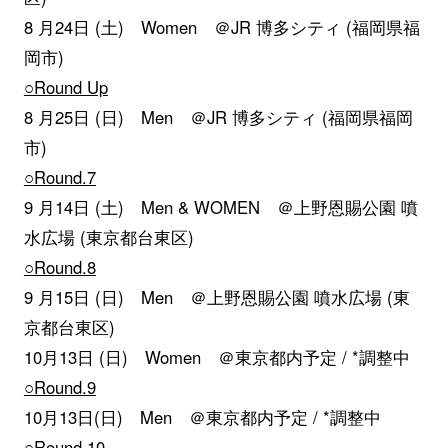
8 月24日 (土) Women ＠JR 博多シティ (福岡県福
岡市)
○Round Up
8 月25日 (日) Men ＠JR 博多シティ (福岡県福岡
市)
○Round.7
9 月14日 (土) Men & WOMEN ＠上野恩賜公園 噴
水広場 (東京都台東区)
○Round.8
9 月15日 (日) Men ＠上野恩賜公園 噴水広場 (東
京都台東区)
10月13日 (日) Women ＠東京都内予定 / *調整中
○Round.9
10月13日(日) Men ＠東京都内予定 / *調整中
○Round.10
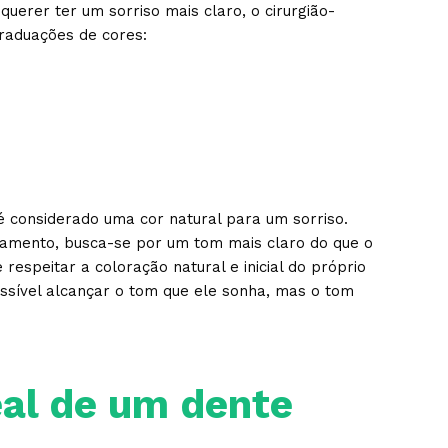
uerer ter um sorriso mais claro, o cirurgião-
raduações de cores:
 considerado uma cor natural para um sorriso.
mento, busca-se por um tom mais claro do que o
espeitar a coloração natural e inicial do próprio
ssível alcançar o tom que ele sonha, mas o tom
eal de um dente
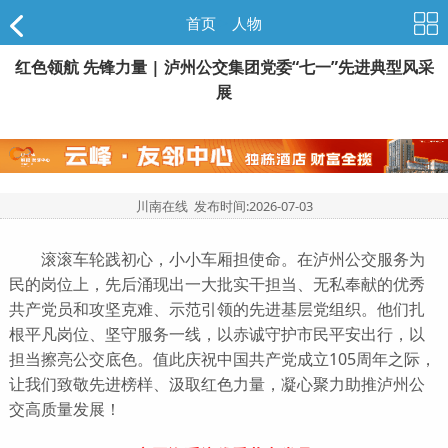
首页
>
人物
红色领航 先锋力量 | 泸州公交集团党委“七一”先进典型风采
展
川南在线 发布时间:
2026-07-03
滚滚车轮践初心，小小车厢担使命。在泸州公交服务为
民的岗位上，先后涌现出一大批实干担当、无私奉献的优秀
共产党员和攻坚克难、示范引领的先进基层党组织。他们扎
根平凡岗位、坚守服务一线，以赤诚守护市民平安出行，以
担当擦亮公交底色。值此庆祝中国共产党成立105周年之际，
让我们致敬先进榜样、汲取红色力量，凝心聚力助推泸州公
交高质量发展！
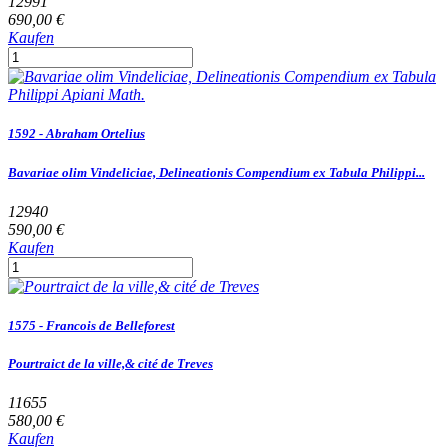
12991
690,00 €
Kaufen
1592 - Abraham Ortelius
Bavariae olim Vindeliciae, Delineationis Compendium ex Tabula Philippi...
12940
590,00 €
Kaufen
1575 - Francois de Belleforest
Pourtraict de la ville,& cité de Treves
11655
580,00 €
Kaufen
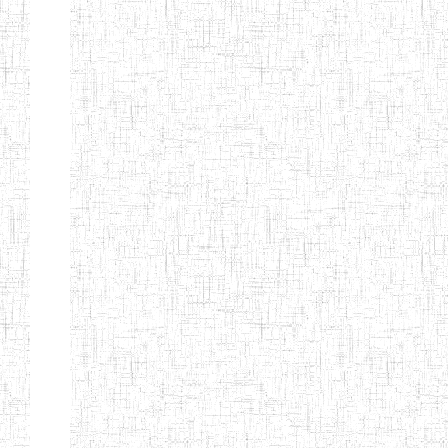
CITOYEN
ENIEG PRIVEE
04/08/2010
ENIEG
Pri
L'ARCHE DES
PHOTONS
ECOLE DE
30/11/2004
ENIEG
Pri
FORMATION
DES
INSTITUTEURS
ST ANDRE
ENIEG PRIVEE
04/06/2015
ENIEG
Pri
LAIQUE
PEKEKUE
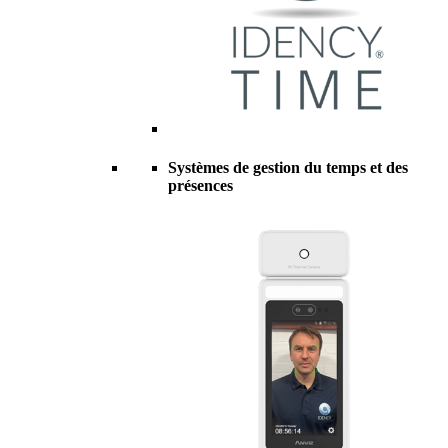
Systèmes de gestion du temps et des
présences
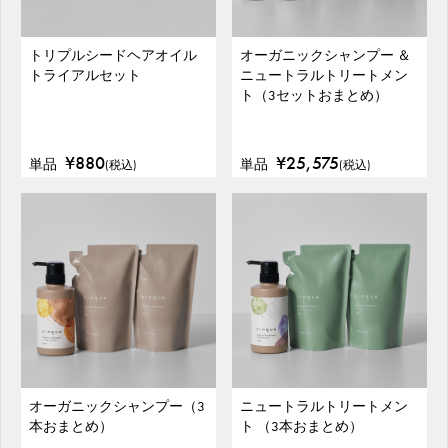
トリプルシードヘアオイル
オーガニックシャンプー ＆
トライアルセット
ニュートラルトリートメン
ト（3セットおまとめ）
¥880
¥25,575
単品
単品
(税込)
(税込)
オーガニックシャンプー（3
ニュートラルトリートメン
本おまとめ）
ト （3本おまとめ）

§ **WHAT YOU SHOULD DO**: Repeat the line containing "espeitar a coloração" and every line after it up to the end of the material above, exactly as they stand, minus the pictures.

§ **RESULT OF THIS EXERCISE**:
espeitar a coloração natural e inicial do próprio
ssível alcançar o tom que ele sonha, mas o tom
eal de um dente
首页
>
人物
红色领航 先锋力量 | 泸州公交集团党委“七一”先进典型风采
展
川南在线 发布时间:
2026-07-03
滚滚车轮践初心，小小车厢担使命。在泸州公交服务为
民的岗位上，先后涌现出一大批实干担当、无私奉献的优秀
共产党员和攻坚克难、示范引领的先进基层党组织。他们扎
根平凡岗位、坚守服务一线，以赤诚守护市民平安出行，以
担当擦亮公交底色。值此庆祝中国共产党成立105周年之际，
让我们致敬先进榜样、汲取红色力量，凝心聚力助推泸州公
交高质量发展！
12991
690,00 €
Kaufen
1592 - Abraham Ortelius
Bavariae olim Vindeliciae, Delineationis Compendium ex Tabula Philippi...
12940
590,00 €
Kaufen
1575 - Francois de Belleforest
Pourtraict de la ville,& cité de Treves
11655
580,00 €
Kaufen
CITOYEN
ENIEG PRIVEE
04/08/2010
ENIEG
Pri
L'ARCHE DES
PHOTONS
ECOLE DE
30/11/2004
ENIEG
Pri
FORMATION
DES
INSTITUTEURS
ST ANDRE
ENIEG PRIVEE
04/06/2015
ENIEG
Pri
LAIQUE
PEKEKUE
Systèmes de gestion du temps et des
présences
トリプルシードヘアオイル
オーガニックシャンプー ＆
トライアルセット
ニュートラルトリートメン
ト（3セットおまとめ）
¥880
¥25,575
単品
単品
(税込)
(税込)
オーガニックシャンプー（3
ニュートラルトリートメン
本おまとめ）
ト （3本おまとめ）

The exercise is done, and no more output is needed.